(Reuters) – US President Joe Biden designated the Pulse gay nightclub in Orlando, Florida, a national memorial on Friday, honouring the site where a mass shooting killed 49 people.
A gunman stormed the popular venue five years ago, opening fire with an AR-15-style assault rifle and pistol, in one of the most lethal modern mass shootings in the United States.
Biden, in a shift from his Republican predecessor, has sought to emphasise equality for the LGBTQ community, officially recognising Pride Month with a June 1 proclamation, and nominating LGBTQ officials to top US government posts, among other actions.
The Democratic president has also pressed for full rights for LGBTQ Americans, including passage of the Equality Act in Congress, noting that protections are lacking in many US states.

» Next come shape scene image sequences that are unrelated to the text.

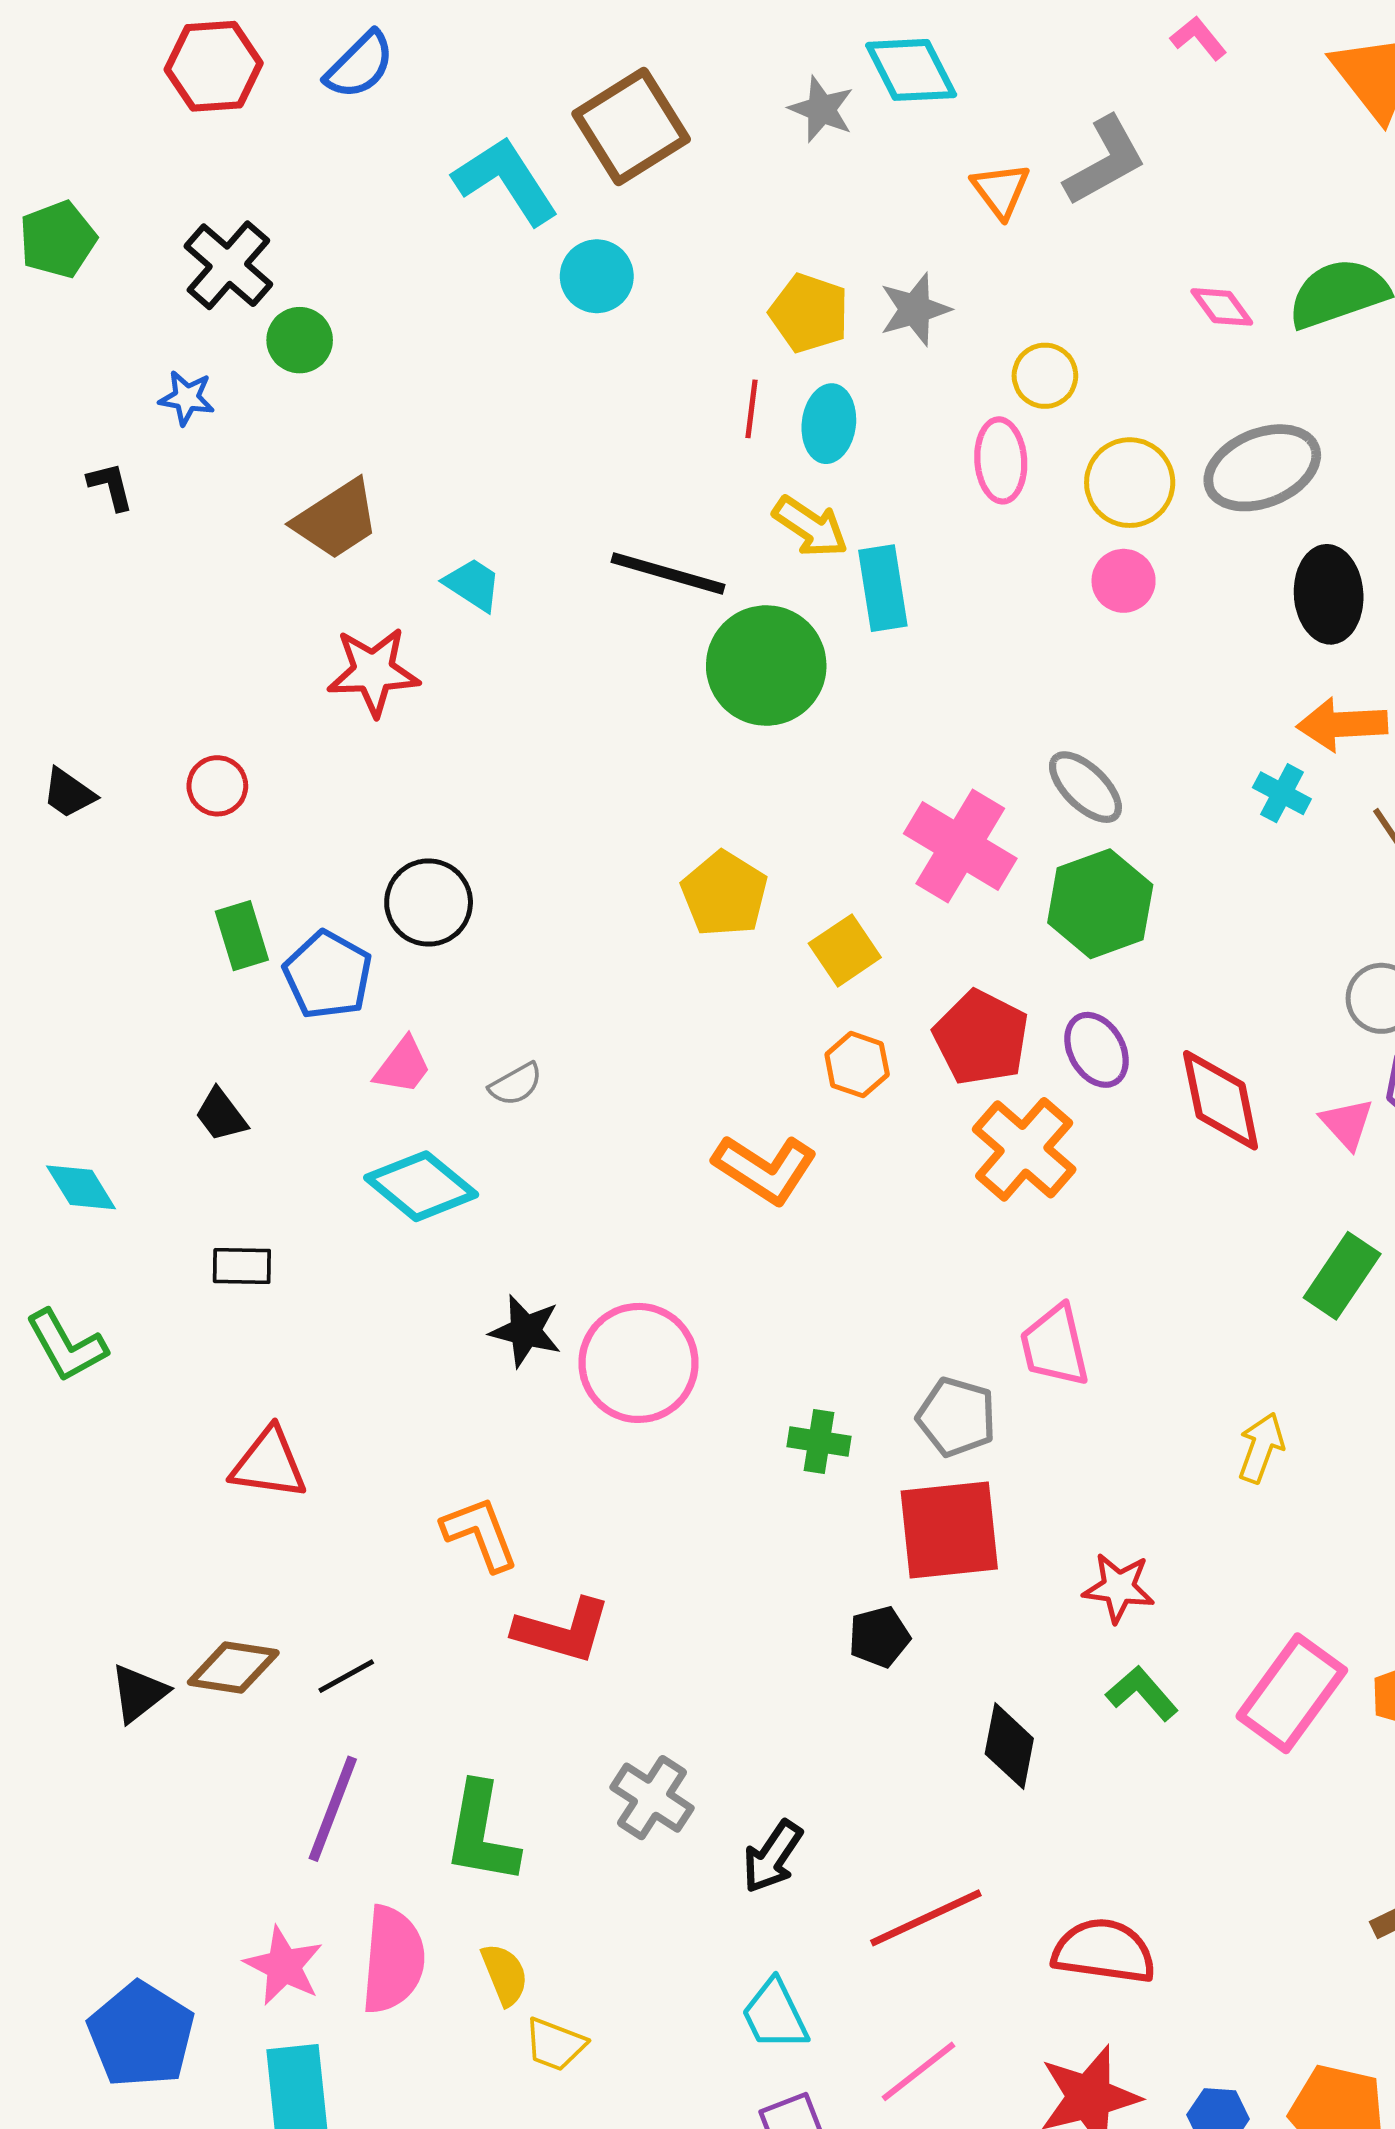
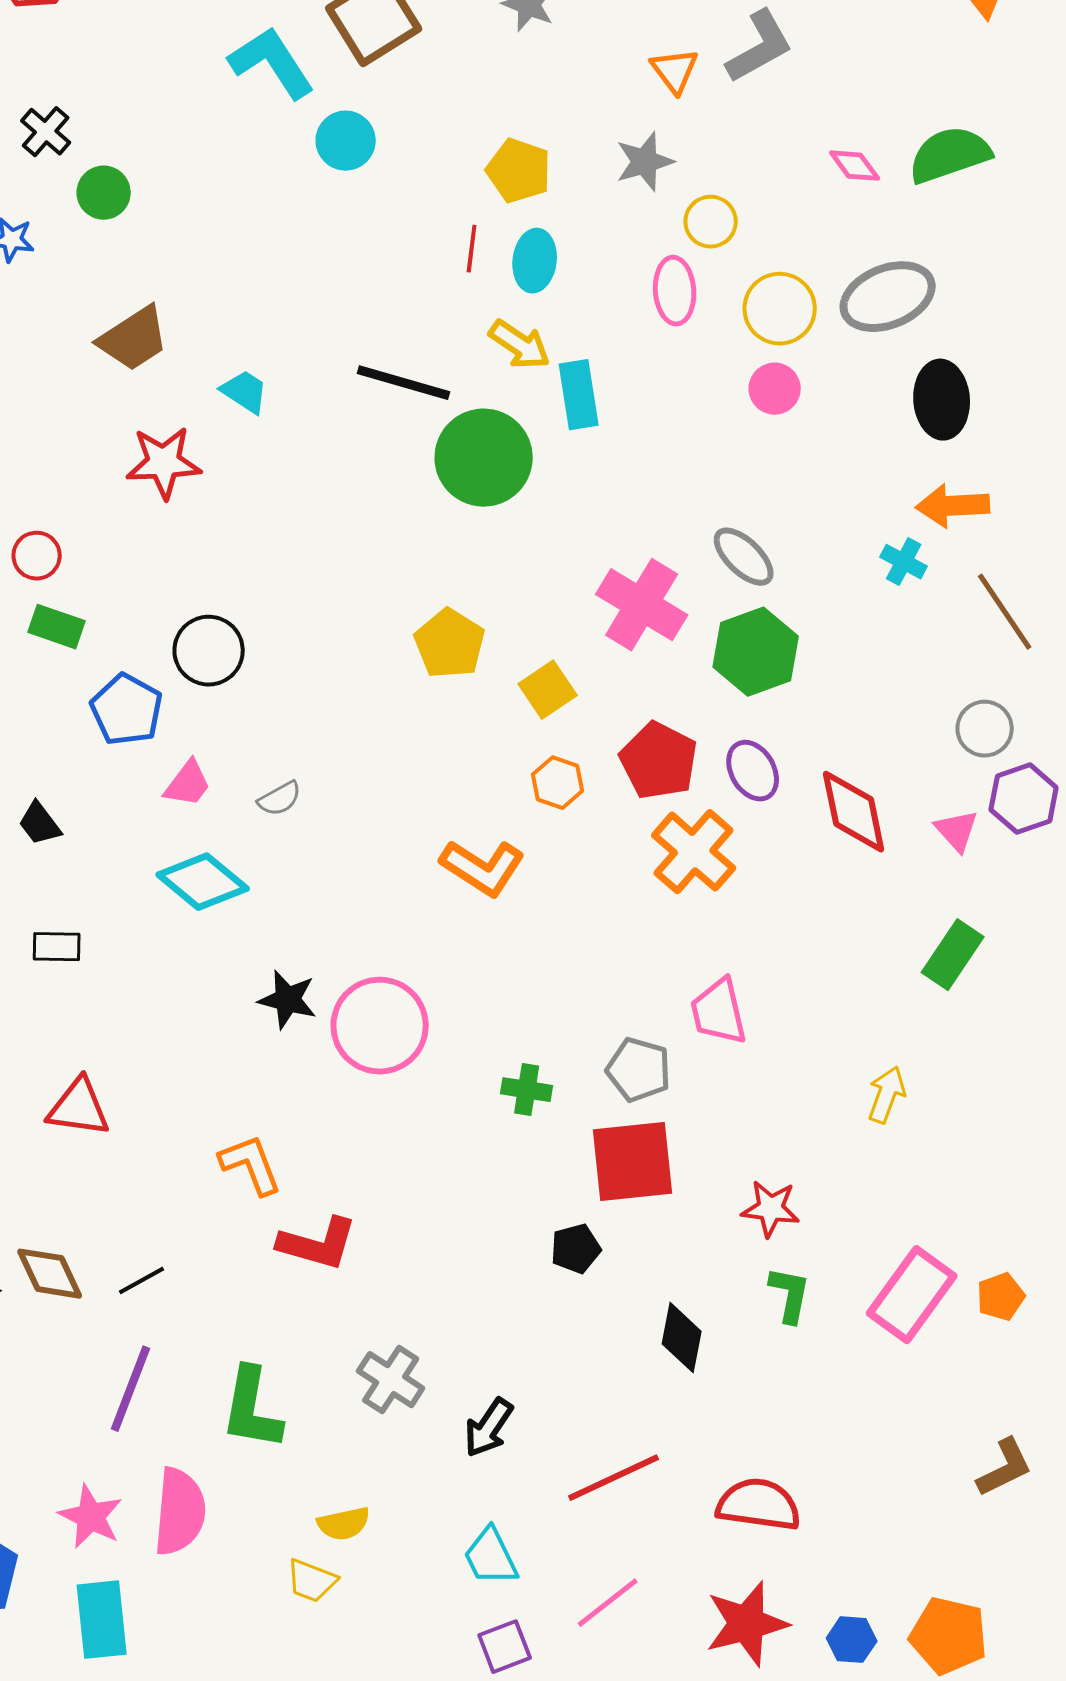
black cross: (228, 265) -> (46, 132), size x0.7
gray star: (915, 309) -> (645, 162), moved
green rectangle: (242, 936) -> (57, 627), moved, turned -54
brown diamond: (233, 1667) -> (50, 1274), turned 56
green L-shape: (1142, 1693) -> (790, 1295), turned 52
yellow semicircle: (505, 1974) -> (344, 1524), moved, turned 100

On Friday, he also named Jessica Stern, head of the New York-based human rights group, OutRight Action International, as a special envoy at the US Department of State, to ensure US diplomacy and foreign assistance include LGBTQ rights, the White House said.
In Florida, authorities branded the shooting an act of Islamic extremism, by a 29-year-old US citizen of Afghan descent. But civil rights activists have asserted the 2016 massacre was also a hate crime, targeting gay men and Latinos frequenting the club.

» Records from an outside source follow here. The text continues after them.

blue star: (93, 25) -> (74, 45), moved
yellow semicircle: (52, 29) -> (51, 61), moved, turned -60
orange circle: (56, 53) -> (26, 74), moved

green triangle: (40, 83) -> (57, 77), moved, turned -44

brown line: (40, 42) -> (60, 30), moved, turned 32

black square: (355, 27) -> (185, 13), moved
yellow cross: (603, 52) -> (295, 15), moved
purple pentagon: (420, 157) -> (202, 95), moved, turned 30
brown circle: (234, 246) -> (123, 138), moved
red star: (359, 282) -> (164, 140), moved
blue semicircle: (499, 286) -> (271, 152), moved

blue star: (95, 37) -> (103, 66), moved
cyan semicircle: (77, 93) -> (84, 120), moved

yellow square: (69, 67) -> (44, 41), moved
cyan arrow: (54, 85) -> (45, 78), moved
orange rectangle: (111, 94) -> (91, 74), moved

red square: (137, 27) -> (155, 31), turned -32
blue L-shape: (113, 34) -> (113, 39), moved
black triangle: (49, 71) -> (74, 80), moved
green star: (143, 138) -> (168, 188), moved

The new Orlando site will join the National AIDS Memorial Grove in San Francisco, and New York City’s Stonewall Inn, a national monument commemorating what is seen as the birthplace of the modern gay rights movement, following riots after police raided the gay bar in 1969.
After signing legislation establishing Florida’s National Pulse Memorial, Biden delivered remarks at the White House, alongside Transportation Secretary, Pete Buttigieg, who is openly gay.
Biden has sought to reverse course from former President Donald Trump, who did not officially recognise Pride month.
He has ordered federal agencies to protect LGBTQ people under federal anti-discrimination laws. He also reversed a Trump-era ban on transgender people openly serving in the US military, and on flying rainbow Pride flags at US embassies.